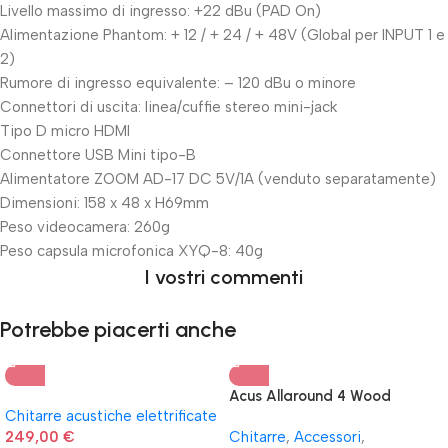
Livello massimo di ingresso: +22 dBu (PAD On)
Alimentazione Phantom: + 12 / + 24 / + 48V (Global per INPUT 1 e
2)
Rumore di ingresso equivalente: – 120 dBu o minore
Connettori di uscita: linea/cuffie stereo mini-jack
Tipo D micro HDMI
Connettore USB Mini tipo-B
Alimentatore ZOOM AD-17 DC 5V/1A (venduto separatamente)
Dimensioni: 158 x 48 x H69mm
Peso videocamera: 260g
Peso capsula microfonica XYQ-8: 40g
I vostri commenti
Potrebbe piacerti anche
Acus Allaround 4 Wood
Chitarre acustiche elettrificate
249,00
€
Chitarre
,
Accessori
,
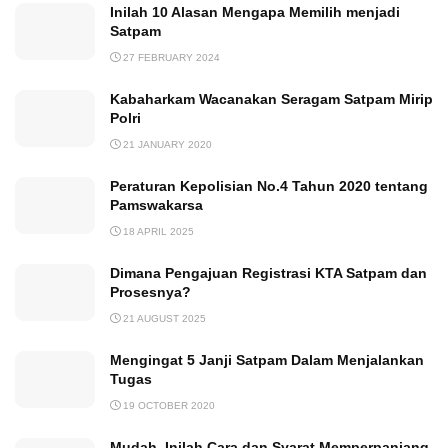
Inilah 10 Alasan Mengapa Memilih menjadi
Satpam
27 FEBRUARY 2024
Kabaharkam Wacanakan Seragam Satpam Mirip
Polri
21 JANUARY 2020
Peraturan Kepolisian No.4 Tahun 2020 tentang
Pamswakarsa
18 APRIL 2025
Dimana Pengajuan Registrasi KTA Satpam dan
Prosesnya?
21 AUGUST 2025
Mengingat 5 Janji Satpam Dalam Menjalankan
Tugas
19 OCTOBER 2020
Mudah, Inilah Cara dan Syarat Memperpanjang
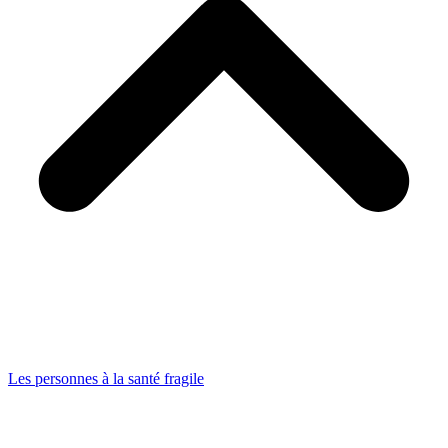
Les personnes à la santé fragile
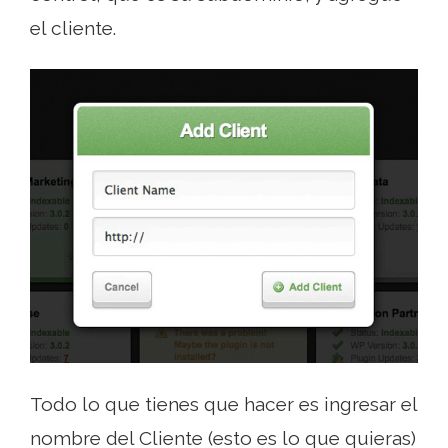
el cliente.
Todo lo que tienes que hacer es ingresar el
nombre del Cliente (esto es lo que quieras)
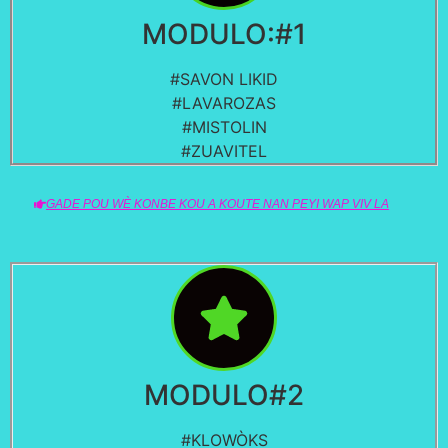
MODULO:#1
#SAVON LIKID
#LAVAROZAS
#MISTOLIN
#ZUAVITEL
GADE POU WÈ KONBE KOU A KOUTE NAN PEYI WAP VIV LA
MODULO#2
#KLOWÒKS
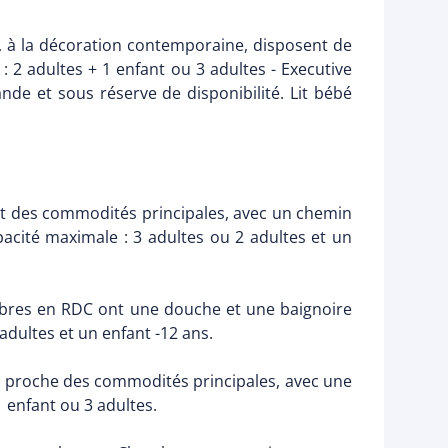
, à la décoration contemporaine, disposent de
 : 2 adultes + 1 enfant ou 3 adultes - Executive
de et sous réserve de disponibilité. Lit bébé
art des commodités principales, avec un chemin
cité maximale : 3 adultes ou 2 adultes et un
ambres en RDC ont une douche et une baignoire
adultes et un enfant -12 ans.
, proche des commodités principales, avec une
 enfant ou 3 adultes.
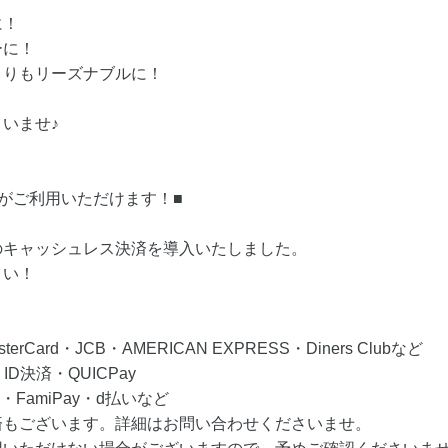
に！
ーに！
よりもリーズナブルに！
いませ♪
がご利用いただけます！■
のキャッシュレス決済を導入いたしました。
さい！
Card・JCB・AMERICAN EXPRESS・Diners Clubなど
D決済・QUICPay
・FamiPay・d払いなど
済もございます。詳細はお問い合わせくださいませ。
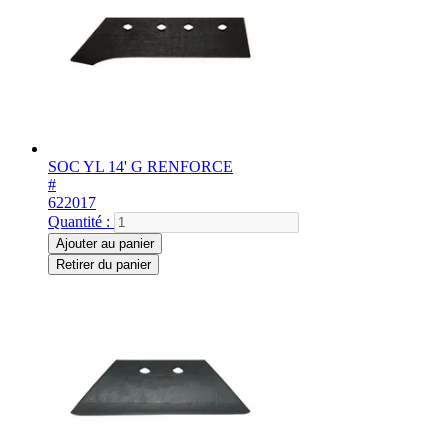
SOC YL 14' G RENFORCE
#
622017
Quantité :
Ajouter au panier
Retirer du panier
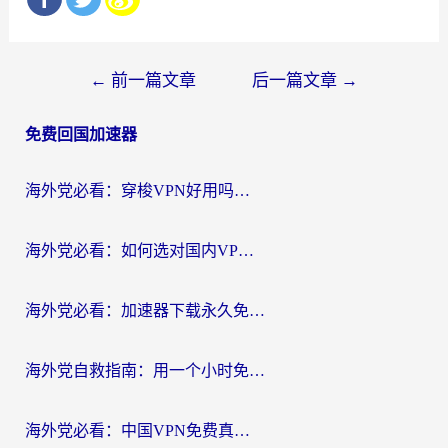
文
←
前一篇文章
后一篇文章
→
章
免费回国加速器
导
航
海外党必看：穿梭VPN好用吗？和云帆VPN对比哪个回国效果更好？附真实测评+避坑指南
海外党必看：如何选对国内VPN，实现无缝访问国内资源？
海外党必看：加速器下载永久免费版真的存在吗？教你无缝访问国内资源的正确姿势
海外党自救指南：用一个小时免费加速器，轻松打破国内资源访问壁垒？
海外党必看：中国VPN免费真的靠谱吗？手把手教你选对回国加速器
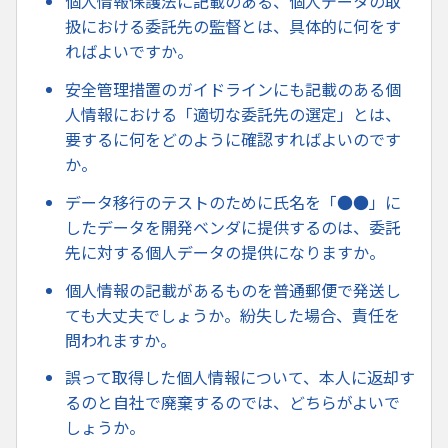
個人情報保護法に記載のある、個人データの取
扱における委託先の監督とは、具体的に何をす
ればよいですか。
安全管理措置のガイドラインにも記載のある個
人情報における「適切な委託先の選定」とは、
要するに何をどのように確認すればよいのです
か。
データ移行のテストのために氏名を「●●」に
したデータを開発ベンダに提供するのは、委託
先に対する個人データの提供になりますか。
個人情報の記載があるものを普通郵便で発送し
ても大丈夫でしょうか。紛失した場合、責任を
問われますか。
誤って取得した個人情報について、本人に返却す
るのと自社で廃棄するのでは、どちらがよいで
しょうか。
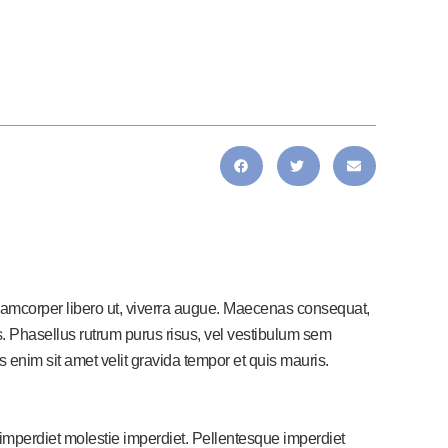
ullamcorper libero ut, viverra augue. Maecenas consequat,
elis. Phasellus rutrum purus risus, vel vestibulum sem
nim sit amet velit gravida tempor et quis mauris.
 imperdiet molestie imperdiet. Pellentesque imperdiet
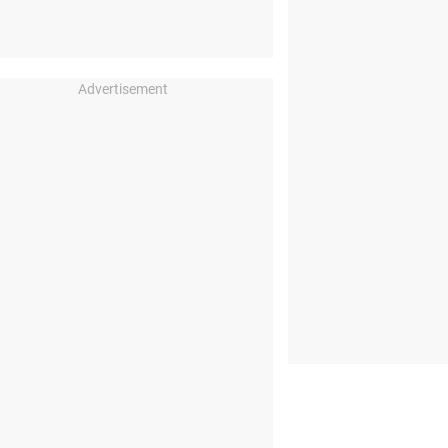
Advertisement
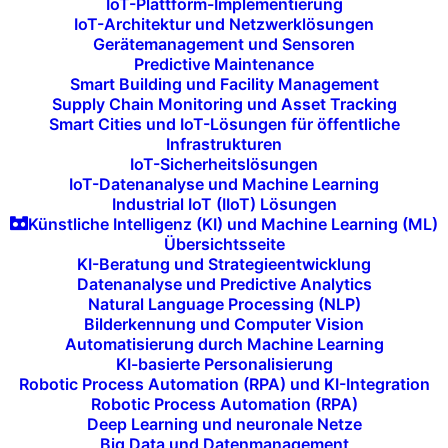
IoT-Plattform-Implementierung
IoT-Architektur und Netzwerklösungen
Gerätemanagement und Sensoren
Predictive Maintenance
Smart Building und Facility Management
Interaktive Whiteboards
Supply Chain Monitoring und Asset Tracking
Smart Cities und IoT-Lösungen für öffentliche
und Displays für visuelle
Infrastrukturen
IoT-Sicherheitslösungen
Zusammenarbeit
IoT-Datenanalyse und Machine Learning
Industrial IoT (IIoT) Lösungen
Künstliche Intelligenz (KI) und Machine Learning (ML)
Hochmoderne interaktive Whiteboards und
Übersichtsseite
Displays bieten die Möglichkeit, Gedanken
KI-Beratung und Strategieentwicklung
und Konzepte sofort festzuhalten, Ideen
Datenanalyse und Predictive Analytics
Natural Language Processing (NLP)
zu präsentieren und Visualisierungen
Bilderkennung und Computer Vision
gemeinsam zu bearbeiten. Dadurch wird
Automatisierung durch Machine Learning
KI-basierte Personalisierung
der Huddle Space zum idealen Ort für
Robotic Process Automation (RPA) und KI-Integration
Brainstorming und kreative Diskussionen.
Robotic Process Automation (RPA)
Deep Learning und neuronale Netze
Big Data und Datenmanagement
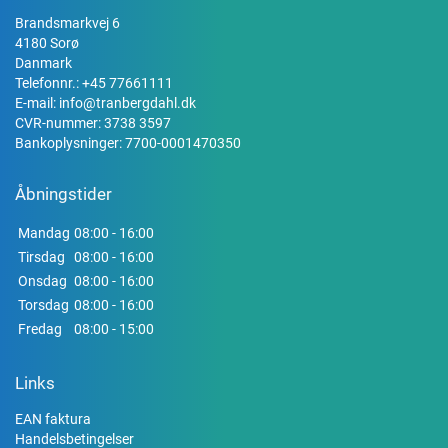
Brandsmarkvej 6
4180 Sorø
Danmark
Telefonnr.:
+45 77661111
E-mail:
info@tranbergdahl.dk
CVR-nummer: 3738 3597
Bankoplysninger: 7700-0001470350
Åbningstider
Mandag
08:00 - 16:00
Tirsdag
08:00 - 16:00
Onsdag
08:00 - 16:00
Torsdag
08:00 - 16:00
Fredag
08:00 - 15:00
Links
EAN faktura
Handelsbetingelser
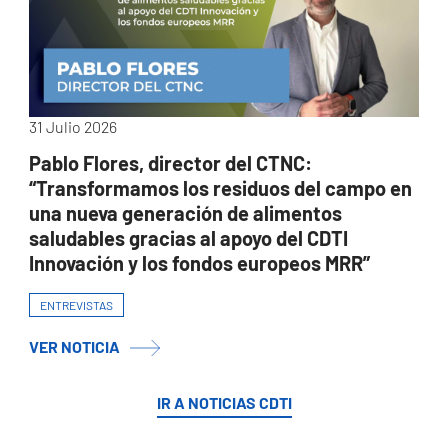
31 Julio 2026
Pablo Flores, director del CTNC:
“Transformamos los residuos del campo en
una nueva generación de alimentos
saludables gracias al apoyo del CDTI
Innovación y los fondos europeos MRR”
ENTREVISTAS
VER NOTICIA
IR A NOTICIAS CDTI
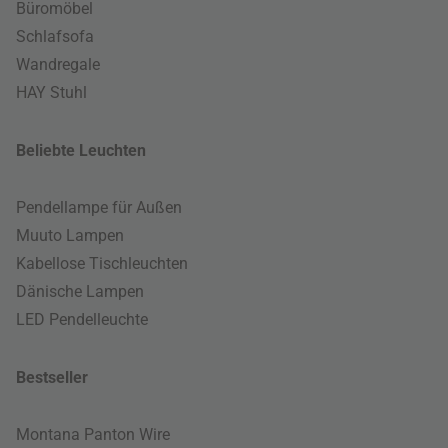
Büromöbel
Schlafsofa
Wandregale
HAY Stuhl
Beliebte Leuchten
Pendellampe für Außen
Muuto Lampen
Kabellose Tischleuchten
Dänische Lampen
LED Pendelleuchte
Bestseller
Montana Panton Wire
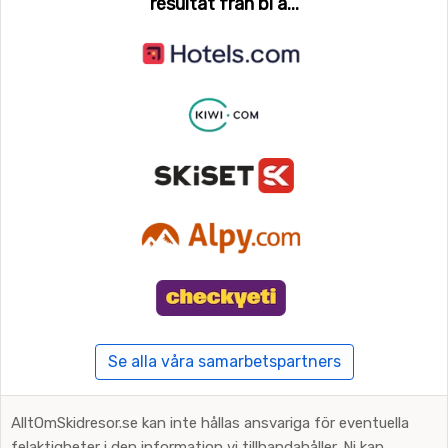
resultat från bl a...
Se alla våra samarbetspartners
AlltOmSkidresor.se kan inte hållas ansvariga för eventuella
felaktigheter i den information vi tillhandahåller. Ni kan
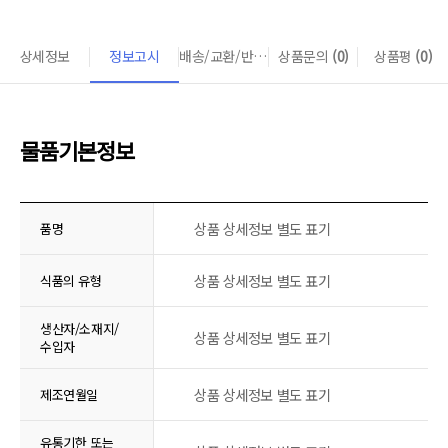
상세정보
정보고시
배송/교환/반품 안내
상품문의
(0)
상품평
(0)
물품기본정보
상품 상세정보 별도 표기
품명
상품 상세정보 별도 표기
식품의 유형
생산자/소재지/
상품 상세정보 별도 표기
수입자
상품 상세정보 별도 표기
제조연월일
유통기한 또는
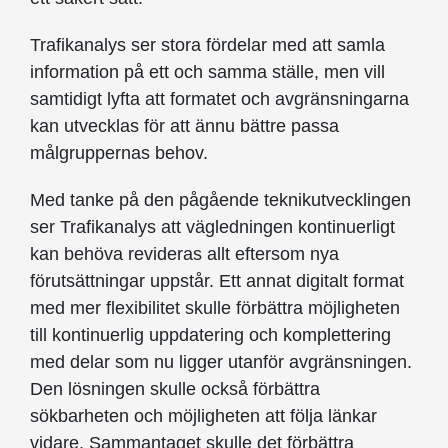
Trafikanalys ser stora fördelar med att samla
information på ett och samma ställe, men vill
samtidigt lyfta att formatet och avgränsningarna
kan utvecklas för att ännu bättre passa
målgruppernas behov.
Med tanke på den pågående teknikutvecklingen
ser Trafikanalys att vägledningen kontinuerligt
kan behöva revideras allt eftersom nya
förutsättningar uppstår. Ett annat digitalt format
med mer flexibilitet skulle förbättra möjligheten
till kontinuerlig uppdatering och komplettering
med delar som nu ligger utanför avgränsningen.
Den lösningen skulle också förbättra
sökbarheten och möjligheten att följa länkar
vidare. Sammantaget skulle det förbättra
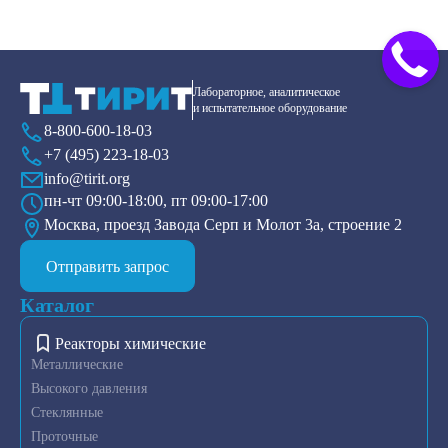
Лабораторное, аналитическое
и испытательное оборудование
8-800-600-18-03
+7 (495) 223-18-03
info@tirit.org
пн-чт 09:00-18:00, пт 09:00-17:00
Москва, проезд Завода Серп и Молот 3а, строение 2
Отправить запрос
Каталог
Реакторы химические
Металлические
Высокого давления
Стеклянные
Проточные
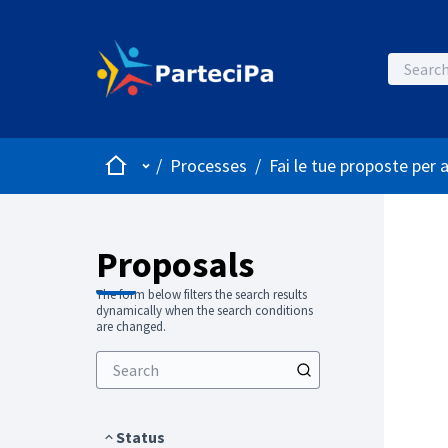
Home
Main menu
/
Processes
/
Fai le tue proposte per 
Proposals
The form below filters the search results
dynamically when the search conditions
are changed.
Status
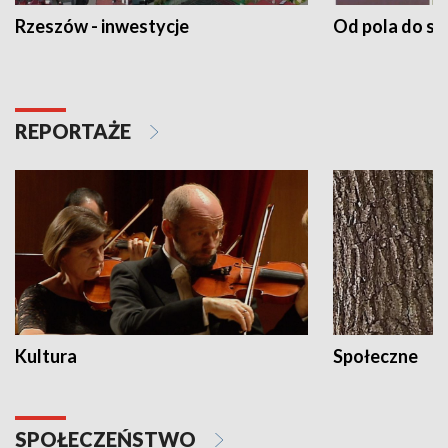
Rzeszów - inwestycje
Od pola do st
REPORTAŻE
Kultura
Społeczne
SPOŁECZEŃSTWO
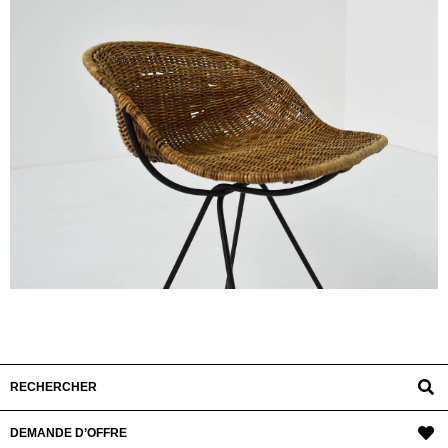
RECHERCHER
DEMANDE D’OFFRE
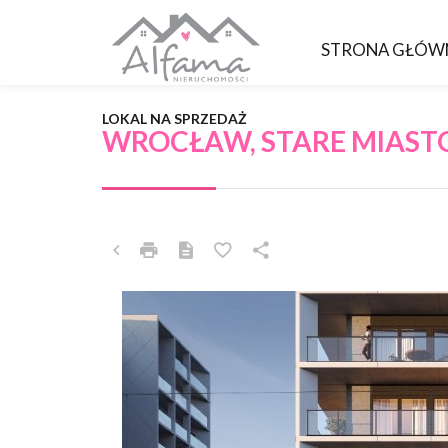
STRONA GŁÓW
LOKAL NA SPRZEDAŻ
WROCŁAW, STARE MIASTO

***

To do>
Copy every record exactly, leaving the pictures out.

Your solution>
Livello massimo di ingresso: +22 dBu (PAD On)
Alimentazione Phantom: + 12 / + 24 / + 48V (Global per INPUT 1 e
2)
Rumore di ingresso equivalente: – 120 dBu o minore
Connettori di uscita: linea/cuffie stereo mini-jack
Tipo D micro HDMI
Connettore USB Mini tipo-B
Alimentatore ZOOM AD-17 DC 5V/1A (venduto separatamente)
Dimensioni: 158 x 48 x H69mm
Peso videocamera: 260g
Peso capsula microfonica XYQ-8: 40g
I vostri commenti
Potrebbe piacerti anche
Acus Allaround 4 Wood
Chitarre acustiche elettrificate
249,00
€
Chitarre
,
Accessori
,
Inilah 10 Alasan Mengapa Memilih menjadi
Satpam
27 FEBRUARY 2024
Kabaharkam Wacanakan Seragam Satpam Mirip
Polri
21 JANUARY 2020
Peraturan Kepolisian No.4 Tahun 2020 tentang
Pamswakarsa
18 APRIL 2025
Dimana Pengajuan Registrasi KTA Satpam dan
Prosesnya?
21 AUGUST 2025
Mengingat 5 Janji Satpam Dalam Menjalankan
Tugas
19 OCTOBER 2020
Mudah, Inilah Cara dan Syarat Memperpanjang
Les personnes à la santé fragile
el cliente.
Todo lo que tienes que hacer es ingresar el
nombre del Cliente (esto es lo que quieras)
MODULO:#1
#SAVON LIKID
#LAVAROZAS
#MISTOLIN
#ZUAVITEL
GADE POU WÈ KONBE KOU A KOUTE NAN PEYI WAP VIV LA
MODULO#2
#KLOWÒKS
, à la décoration contemporaine, disposent de
 : 2 adultes + 1 enfant ou 3 adultes - Executive
de et sous réserve de disponibilité. Lit bébé
art des commodités principales, avec un chemin
cité maximale : 3 adultes ou 2 adultes et un
ambres en RDC ont une douche et une baignoire
adultes et un enfant -12 ans.
, proche des commodités principales, avec une
 enfant ou 3 adultes.
に！
ーに！
よりもリーズナブルに！
いませ♪
がご利用いただけます！■
のキャッシュレス決済を導入いたしました。
さい！
Card・JCB・AMERICAN EXPRESS・Diners Clubなど
D決済・QUICPay
・FamiPay・d払いなど
済もございます。詳細はお問い合わせくださいませ。
SOC YL 14' G RENFORCE
#
622017
Quantité :
Ajouter au panier
Retirer du panier
文
←
前一篇文章
后一篇文章
→
章
免费回国加速器
导
航
海外党必看：穿梭VPN好用吗？和云帆VPN对比哪个回国效果更好？附真实测评+避坑指南
海外党必看：如何选对国内VPN，实现无缝访问国内资源？
海外党必看：加速器下载永久免费版真的存在吗？教你无缝访问国内资源的正确姿势
海外党自救指南：用一个小时免费加速器，轻松打破国内资源访问壁垒？
海外党必看：中国VPN免费真的靠谱吗？手把手教你选对回国加速器
個人情報保護法に記載のある、個人データの取
扱における委託先の監督とは、具体的に何をす
ればよいですか。
安全管理措置のガイドラインにも記載のある個
人情報における「適切な委託先の選定」とは、
要するに何をどのように確認すればよいのです
か。
データ移行のテストのために氏名を「●●」に
したデータを開発ベンダに提供するのは、委託
先に対する個人データの提供になりますか。
個人情報の記載があるものを普通郵便で発送し
ても大丈夫でしょうか。紛失した場合、責任を
問われますか。
誤って取得した個人情報について、本人に返却す
るのと自社で廃棄するのでは、どちらがよいで
しょうか。
ullamcorper libero ut, viverra augue. Maecenas consequat,
elis. Phasellus rutrum purus risus, vel vestibulum sem
nim sit amet velit gravida tempor et quis mauris.
 imperdiet molestie imperdiet. Pellentesque imperdiet
Advertisement
IoT-Plattform-Implementierung
IoT-Architektur und Netzwerklösungen
Gerätemanagement und Sensoren
Predictive Maintenance
Smart Building und Facility Management
Interaktive Whiteboards
Supply Chain Monitoring und Asset Tracking
Smart Cities und IoT-Lösungen für öffentliche
und Displays für visuelle
Infrastrukturen
IoT-Sicherheitslösungen
Zusammenarbeit
IoT-Datenanalyse und Machine Learning
Industrial IoT (IIoT) Lösungen
Künstliche Intelligenz (KI) und Machine Learning (ML)
Hochmoderne interaktive Whiteboards und
Übersichtsseite
Displays bieten die Möglichkeit, Gedanken
KI-Beratung und Strategieentwicklung
und Konzepte sofort festzuhalten, Ideen
Datenanalyse und Predictive Analytics
Natural Language Processing (NLP)
zu präsentieren und Visualisierungen
Bilderkennung und Computer Vision
gemeinsam zu bearbeiten. Dadurch wird
Automatisierung durch Machine Learning
KI-basierte Personalisierung
der Huddle Space zum idealen Ort für
Robotic Process Automation (RPA) und KI-Integration
Brainstorming und kreative Diskussionen.
Robotic Process Automation (RPA)
Deep Learning und neuronale Netze
Big Data und Datenmanagement
Brandsmarkvej 6
4180 Sorø
Danmark
Telefonnr.:
+45 77661111
E-mail:
info@tranbergdahl.dk
CVR-nummer: 3738 3597
Bankoplysninger: 7700-0001470350
Åbningstider
Mandag
08:00 - 16:00
Tirsdag
08:00 - 16:00
Onsdag
08:00 - 16:00
Torsdag
08:00 - 16:00
Fredag
08:00 - 15:00
Links
EAN faktura
Handelsbetingelser
31 Julio 2026
Pablo Flores, director del CTNC:
“Transformamos los residuos del campo en
una nueva generación de alimentos
saludables gracias al apoyo del CDTI
Innovación y los fondos europeos MRR”
ENTREVISTAS
VER NOTICIA
IR A NOTICIAS CDTI
Büromöbel
Schlafsofa
Wandregale
HAY Stuhl
Beliebte Leuchten
Pendellampe für Außen
Muuto Lampen
Kabellose Tischleuchten
Dänische Lampen
LED Pendelleuchte
Bestseller
Montana Panton Wire
resultat från bl a...
Se alla våra samarbetspartners
AlltOmSkidresor.se kan inte hållas ansvariga för eventuella
felaktigheter i den information vi tillhandahåller. Ni kan
상세정보
정보고시
배송/교환/반품 안내
상품문의
(0)
상품평
(0)
물품기본정보
상품 상세정보 별도 표기
품명
상품 상세정보 별도 표기
식품의 유형
생산자/소재지/
상품 상세정보 별도 표기
수입자
상품 상세정보 별도 표기
제조연월일
유통기한 또는
Trafikanalys ser stora fördelar med att samla
information på ett och samma ställe, men vill
samtidigt lyfta att formatet och avgränsningarna
kan utvecklas för att ännu bättre passa
målgruppernas behov.
Med tanke på den pågående teknikutvecklingen
ser Trafikanalys att vägledningen kontinuerligt
kan behöva revideras allt eftersom nya
förutsättningar uppstår. Ett annat digitalt format
med mer flexibilitet skulle förbättra möjligheten
till kontinuerlig uppdatering och komplettering
med delar som nu ligger utanför avgränsningen.
Den lösningen skulle också förbättra
sökbarheten och möjligheten att följa länkar
vidare. Sammantaget skulle det förbättra
Лабораторное, аналитическое
и испытательное оборудование
8-800-600-18-03
+7 (495) 223-18-03
info@tirit.org
пн-чт 09:00-18:00, пт 09:00-17:00
Москва, проезд Завода Серп и Молот 3а, строение 2
Отправить запрос
Каталог
Реакторы химические
Металлические
Высокого давления
Стеклянные
Проточные
Home
Main menu
/
Processes
/
Fai le tue proposte per 
Proposals
The form below filters the search results
dynamically when the search conditions
are changed.
Status
Rzeszów - inwestycje
Od pola do st
REPORTAŻE
Kultura
Społeczne
SPOŁECZEŃSTWO
RECHERCHER
DEMANDE D’OFFRE
STRONA GŁÓW
LOKAL NA SPRZEDAŻ
WROCŁAW, STARE MIASTO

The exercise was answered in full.